§ What to produce: Skip the images; return every entry exactly.

[Stored data]
------------------------------------------------
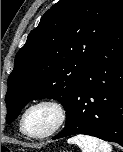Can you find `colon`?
<instances>
[{"mask_svg":"<svg viewBox=\"0 0 123 152\" xmlns=\"http://www.w3.org/2000/svg\"><path fill=\"white\" fill-rule=\"evenodd\" d=\"M1 152H13V151L8 147H2Z\"/></svg>","mask_w":123,"mask_h":152,"instance_id":"obj_1","label":"colon"}]
</instances>
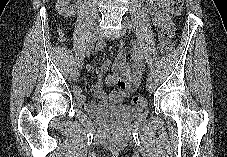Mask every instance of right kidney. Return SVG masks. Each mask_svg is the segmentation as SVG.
<instances>
[{"label": "right kidney", "instance_id": "obj_1", "mask_svg": "<svg viewBox=\"0 0 227 157\" xmlns=\"http://www.w3.org/2000/svg\"><path fill=\"white\" fill-rule=\"evenodd\" d=\"M58 2L61 3V5L58 7V11L62 12L64 15L74 16L76 14V11L73 7H68V1L59 0Z\"/></svg>", "mask_w": 227, "mask_h": 157}]
</instances>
------------------------------------------------
§ Task response:
Can you find `colon`?
<instances>
[{"mask_svg":"<svg viewBox=\"0 0 123 152\" xmlns=\"http://www.w3.org/2000/svg\"><path fill=\"white\" fill-rule=\"evenodd\" d=\"M1 152H13V151L8 147H2Z\"/></svg>","mask_w":123,"mask_h":152,"instance_id":"obj_1","label":"colon"}]
</instances>
Mask every instance of right kidney. Return SVG masks. Each mask_svg is the segmentation as SVG.
<instances>
[{"label": "right kidney", "instance_id": "obj_1", "mask_svg": "<svg viewBox=\"0 0 227 157\" xmlns=\"http://www.w3.org/2000/svg\"><path fill=\"white\" fill-rule=\"evenodd\" d=\"M58 2L61 3V5L58 7V11L62 12L64 15L74 16L76 14V11L73 7H68V1L59 0Z\"/></svg>", "mask_w": 227, "mask_h": 157}]
</instances>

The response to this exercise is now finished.